[What this task involves]:
Look through the entries below and extract exactly the lines from the one containing "炭火焼き鳥大銀杏は、厳選した鶏肉を炭火" through the one containing "も、ご家族やご友人との集まりでも、気軽", ends included.

[Dataset excerpts]:
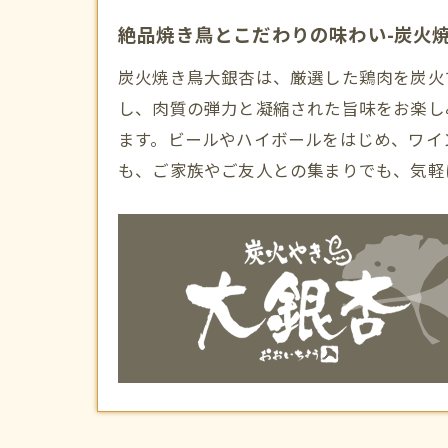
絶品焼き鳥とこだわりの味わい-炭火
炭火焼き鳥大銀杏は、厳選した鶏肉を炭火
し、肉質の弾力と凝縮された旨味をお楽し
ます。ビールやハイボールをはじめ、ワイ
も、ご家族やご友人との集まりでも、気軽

* * *

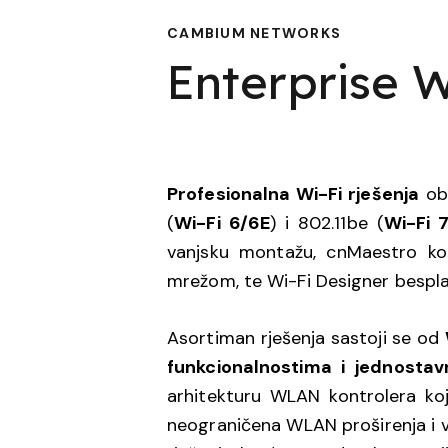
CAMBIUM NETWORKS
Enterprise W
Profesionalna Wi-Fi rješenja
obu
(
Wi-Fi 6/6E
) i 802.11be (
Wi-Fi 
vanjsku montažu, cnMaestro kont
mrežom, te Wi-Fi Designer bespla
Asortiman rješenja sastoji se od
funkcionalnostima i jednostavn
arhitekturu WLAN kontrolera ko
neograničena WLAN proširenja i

[Exercise solution]:
炭火焼き鳥大銀杏は、厳選した鶏肉を炭火
し、肉質の弾力と凝縮された旨味をお楽し
ます。ビールやハイボールをはじめ、ワイ
も、ご家族やご友人との集まりでも、気軽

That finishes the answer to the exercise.